» **TASK**:
Go through the records and filter out every line lacking the word "dine"; copy the lines that remain.

(Saved entries)
————

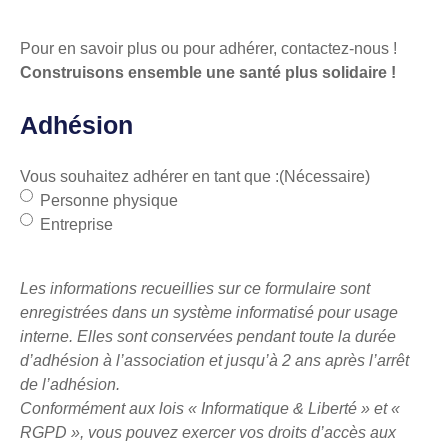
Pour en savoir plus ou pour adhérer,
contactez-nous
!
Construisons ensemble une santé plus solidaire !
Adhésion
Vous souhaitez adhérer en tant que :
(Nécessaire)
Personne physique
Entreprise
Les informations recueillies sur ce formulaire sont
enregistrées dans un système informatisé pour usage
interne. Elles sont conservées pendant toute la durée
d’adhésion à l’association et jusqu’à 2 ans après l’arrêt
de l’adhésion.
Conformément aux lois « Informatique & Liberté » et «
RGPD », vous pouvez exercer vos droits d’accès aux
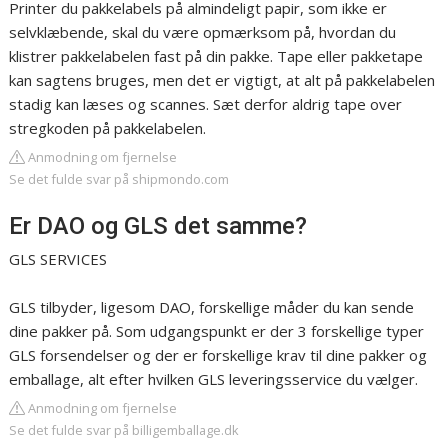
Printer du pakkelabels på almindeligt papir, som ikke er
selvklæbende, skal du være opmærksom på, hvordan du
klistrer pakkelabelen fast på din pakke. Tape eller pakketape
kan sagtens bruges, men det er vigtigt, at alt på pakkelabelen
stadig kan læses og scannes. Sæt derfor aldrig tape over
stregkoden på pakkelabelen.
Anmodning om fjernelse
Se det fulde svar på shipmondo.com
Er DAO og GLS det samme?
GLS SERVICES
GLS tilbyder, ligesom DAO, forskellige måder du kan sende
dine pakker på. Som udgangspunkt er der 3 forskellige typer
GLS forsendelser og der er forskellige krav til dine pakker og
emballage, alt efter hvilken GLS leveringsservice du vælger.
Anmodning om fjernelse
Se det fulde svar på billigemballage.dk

————

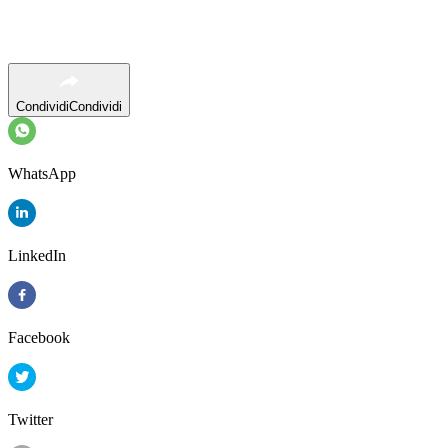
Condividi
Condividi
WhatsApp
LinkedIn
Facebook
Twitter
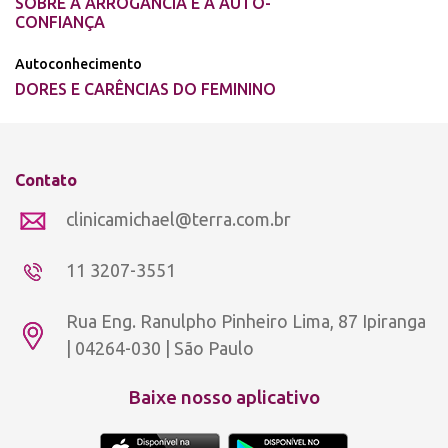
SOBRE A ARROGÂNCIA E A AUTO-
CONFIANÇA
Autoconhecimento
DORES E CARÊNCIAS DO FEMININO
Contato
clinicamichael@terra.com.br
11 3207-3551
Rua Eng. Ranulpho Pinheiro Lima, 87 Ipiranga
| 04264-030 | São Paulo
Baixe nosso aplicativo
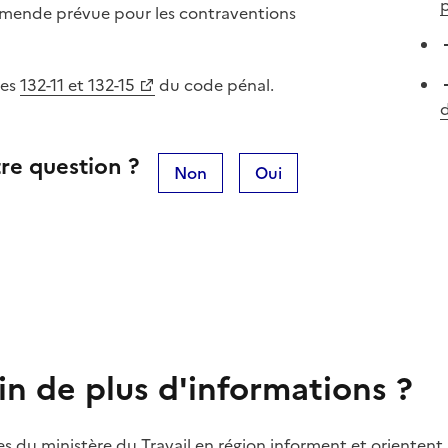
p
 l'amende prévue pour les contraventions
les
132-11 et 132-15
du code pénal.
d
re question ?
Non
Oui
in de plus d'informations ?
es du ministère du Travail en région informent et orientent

————

» **ANSWER FOR THE TASK**:
dine pakker på. Som udgangspunkt er der 3 forskellige typer
GLS forsendelser og der er forskellige krav til dine pakker og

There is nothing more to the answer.